▶ What you should do: Write out the opening lines of the data word for word, up to and including the line with "View more photos... (1033, 2430)", and leave every picture and every later line out.

== Records for processing ==

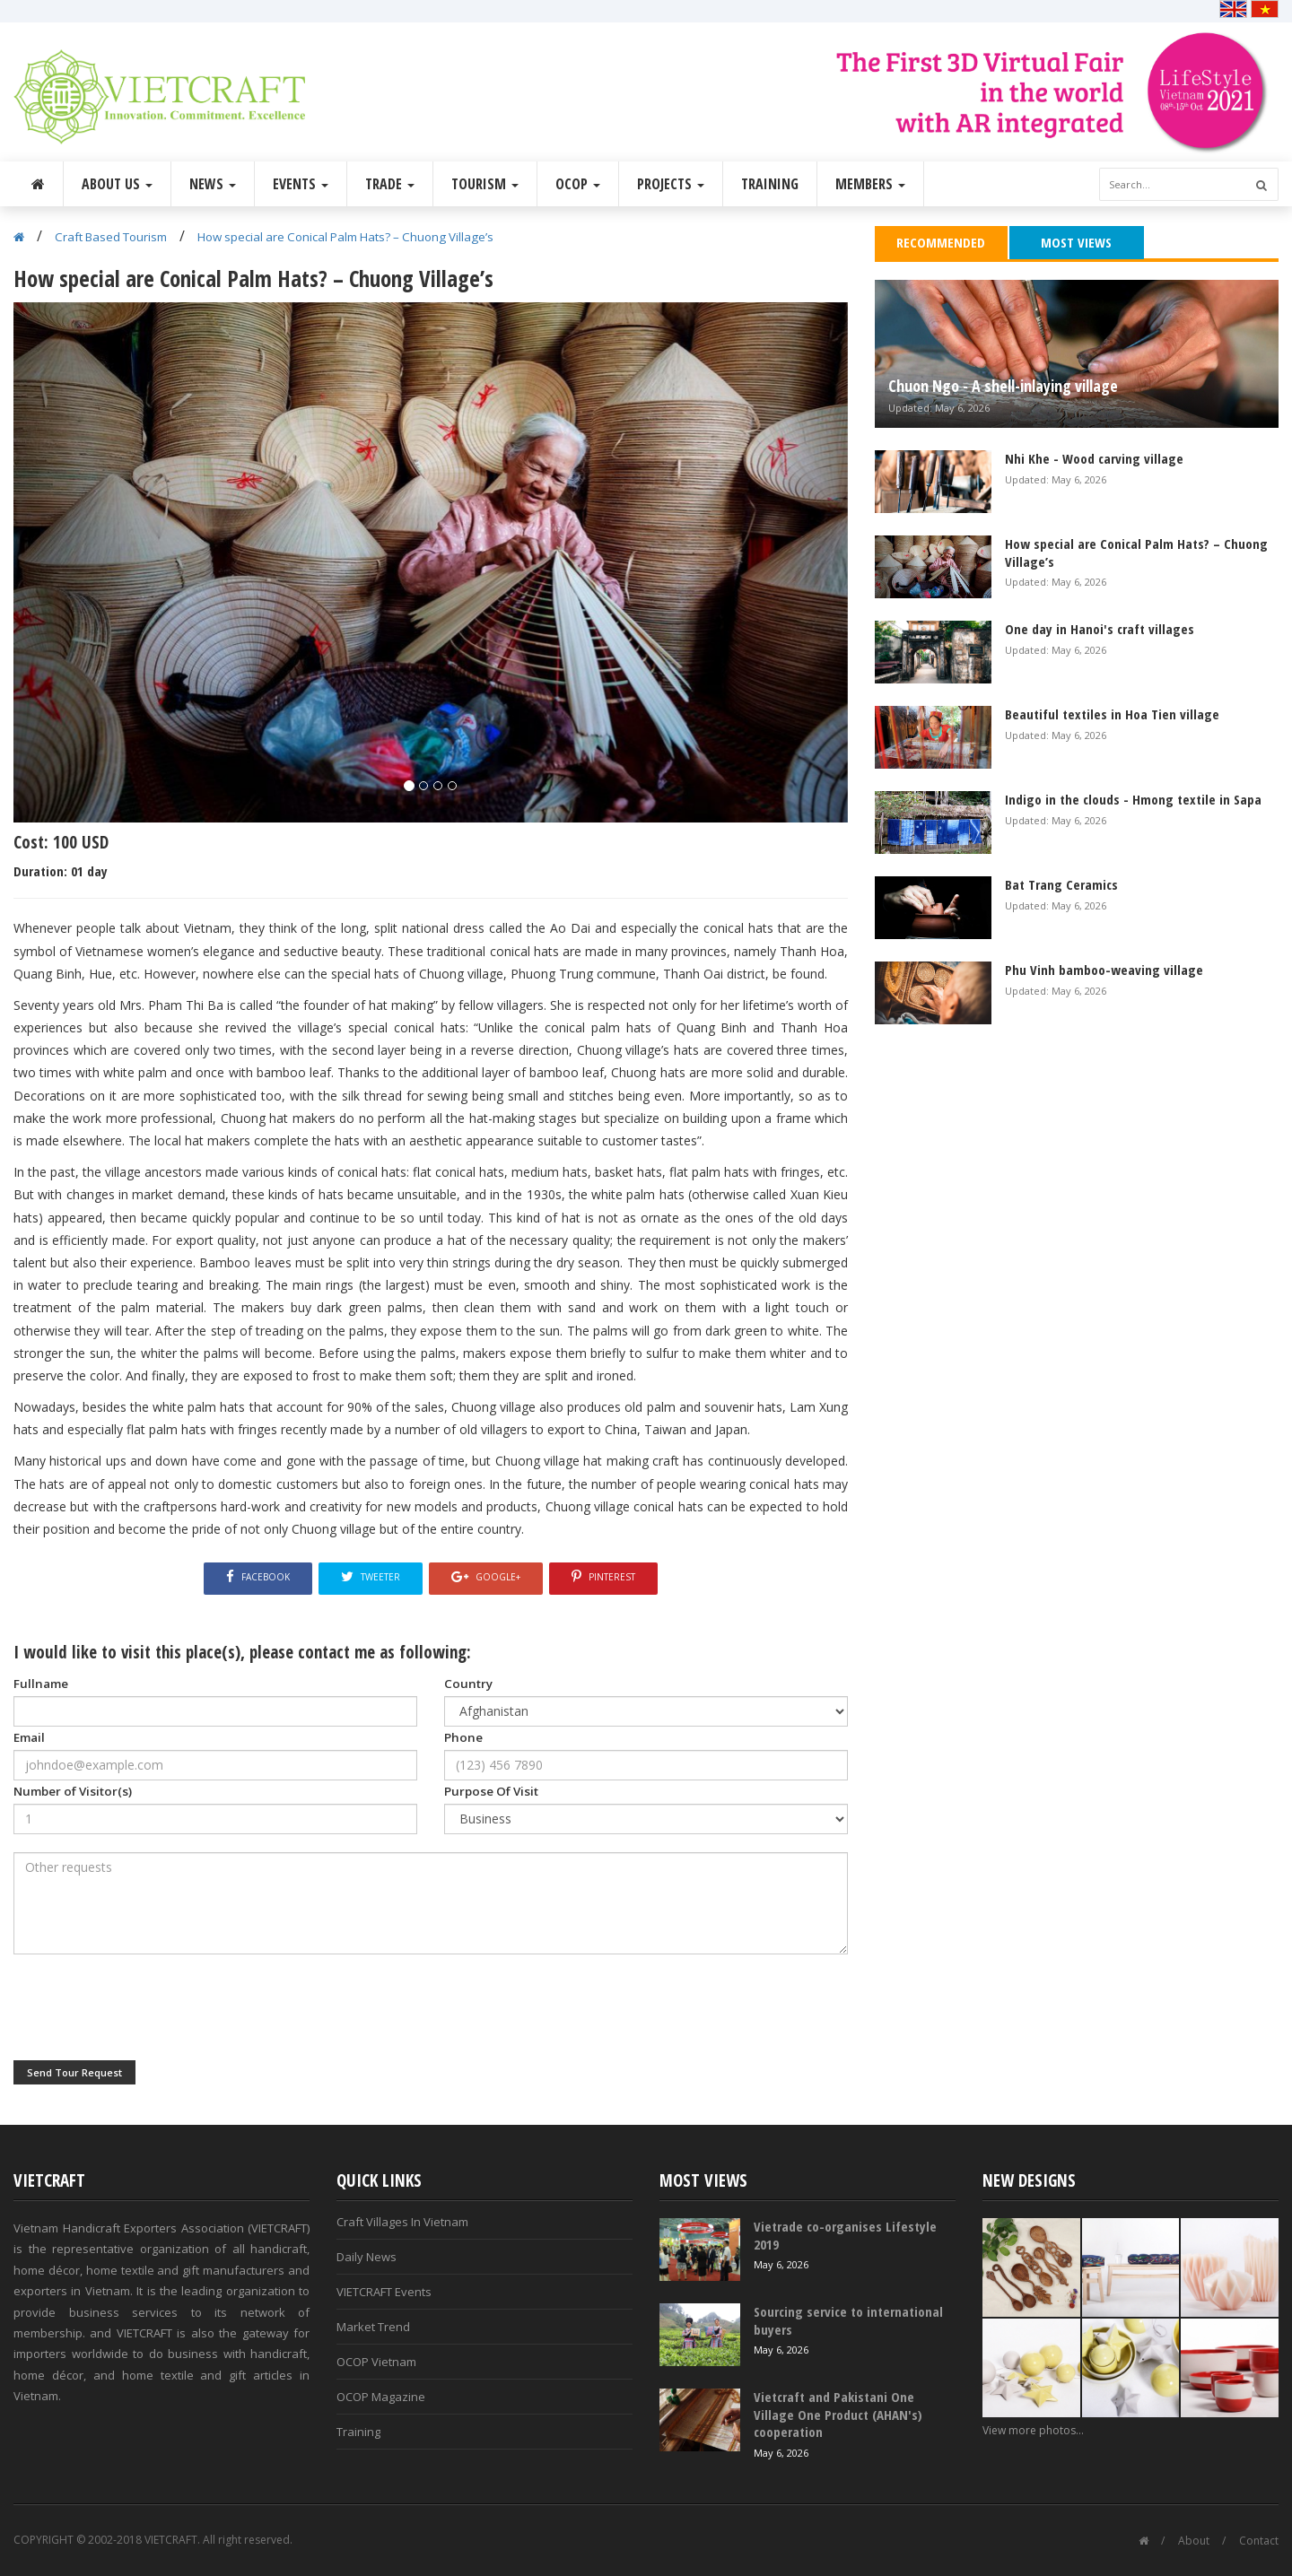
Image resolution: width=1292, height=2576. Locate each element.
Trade (390, 184)
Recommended (940, 242)
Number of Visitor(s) (72, 1791)
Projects (670, 184)
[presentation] (149, 2007)
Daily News (366, 2257)
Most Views (1076, 242)
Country (468, 1683)
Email (29, 1737)
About (1193, 2540)
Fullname (40, 1683)
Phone (463, 1737)
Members (870, 184)
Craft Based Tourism (111, 237)
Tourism (485, 184)
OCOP (577, 184)
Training (770, 184)
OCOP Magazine (380, 2397)
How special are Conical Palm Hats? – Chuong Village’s (345, 237)
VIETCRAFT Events (384, 2292)
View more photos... (1033, 2430)
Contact (1259, 2540)
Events (300, 184)
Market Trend (373, 2327)
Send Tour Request (74, 2072)
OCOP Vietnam (376, 2362)
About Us (117, 184)
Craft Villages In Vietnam (402, 2222)
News (212, 184)
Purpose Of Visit (491, 1791)
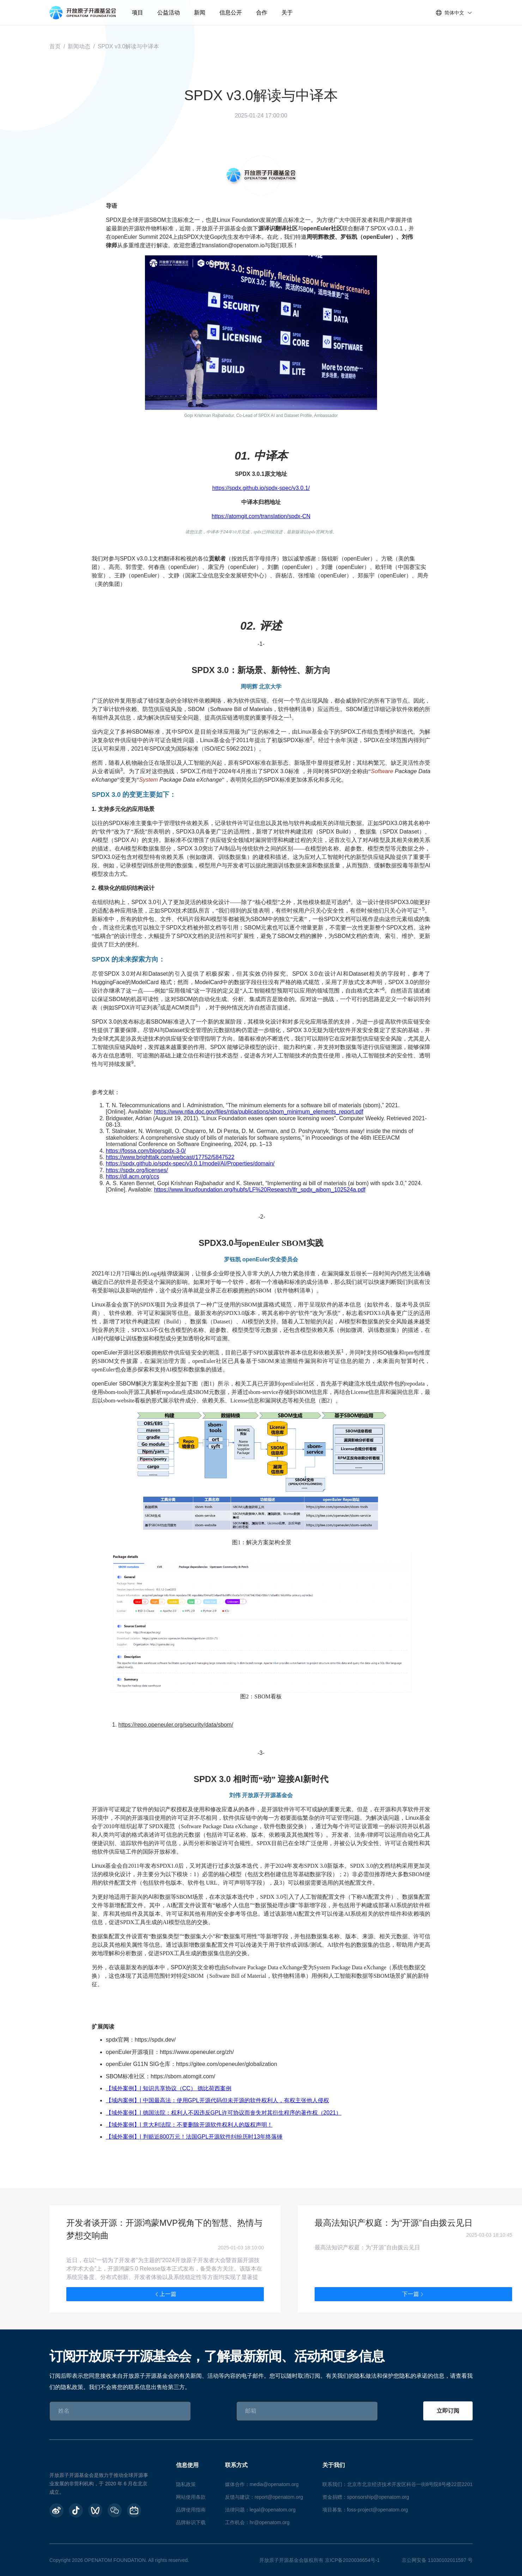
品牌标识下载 (191, 2522)
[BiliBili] (134, 2510)
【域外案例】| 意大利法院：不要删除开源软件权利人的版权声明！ (189, 2125)
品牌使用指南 (191, 2510)
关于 (287, 13)
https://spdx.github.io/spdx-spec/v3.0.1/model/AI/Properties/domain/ (190, 1163)
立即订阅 (448, 2411)
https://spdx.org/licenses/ (137, 1170)
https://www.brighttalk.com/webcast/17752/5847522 (170, 1157)
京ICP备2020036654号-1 (352, 2560)
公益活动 (168, 13)
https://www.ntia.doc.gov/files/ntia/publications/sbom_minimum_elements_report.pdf (258, 1112)
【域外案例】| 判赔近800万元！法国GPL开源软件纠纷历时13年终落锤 (194, 2137)
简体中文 (454, 13)
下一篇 (413, 2294)
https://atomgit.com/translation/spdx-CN (261, 516)
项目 (137, 13)
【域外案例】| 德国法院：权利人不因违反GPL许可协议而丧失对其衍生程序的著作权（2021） (223, 2113)
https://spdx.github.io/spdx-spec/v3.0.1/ (261, 488)
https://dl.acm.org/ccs (132, 1177)
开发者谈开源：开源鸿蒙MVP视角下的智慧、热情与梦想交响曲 (164, 2229)
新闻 (199, 13)
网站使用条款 (191, 2497)
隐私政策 (186, 2484)
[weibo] (56, 2510)
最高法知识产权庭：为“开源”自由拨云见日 (394, 2223)
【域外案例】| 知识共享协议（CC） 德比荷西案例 (168, 2088)
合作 (261, 13)
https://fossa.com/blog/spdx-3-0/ (146, 1151)
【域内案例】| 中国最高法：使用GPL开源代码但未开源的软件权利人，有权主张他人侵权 (217, 2100)
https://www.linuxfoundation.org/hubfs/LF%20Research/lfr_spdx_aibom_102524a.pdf (259, 1190)
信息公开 (230, 13)
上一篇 (165, 2294)
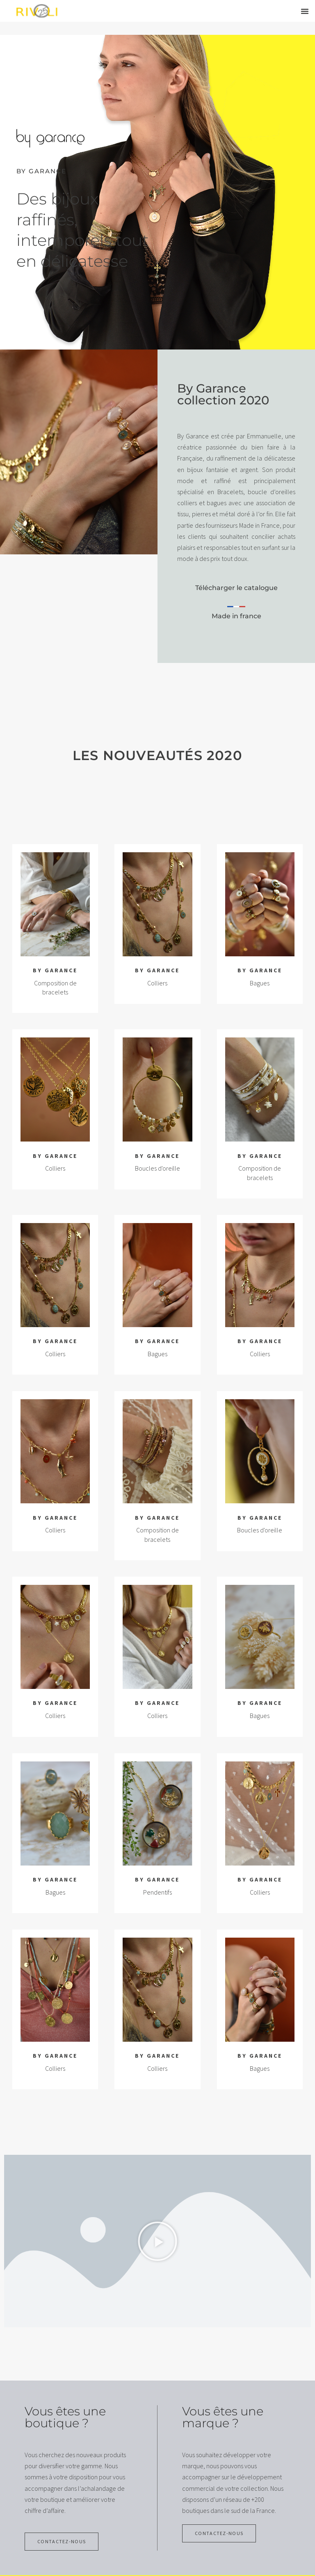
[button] (305, 11)
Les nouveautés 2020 (157, 755)
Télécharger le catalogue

===

▶ Answer area:
Image resolution: width=1292, height=2576. Locate each element.
Trade (390, 184)
Recommended (940, 242)
Number of Visitor(s) (72, 1791)
Projects (670, 184)
[presentation] (149, 2007)
Daily News (366, 2257)
Most Views (1076, 242)
Country (468, 1683)
Email (29, 1737)
About (1193, 2540)
Fullname (40, 1683)
Phone (463, 1737)
Members (870, 184)
Craft Based Tourism (111, 237)
Tourism (485, 184)
OCOP (577, 184)
Training (770, 184)
OCOP Magazine (380, 2397)
How special are Conical Palm Hats? – Chuong Village’s (345, 237)
VIETCRAFT Events (384, 2292)
View more photos... (1033, 2430)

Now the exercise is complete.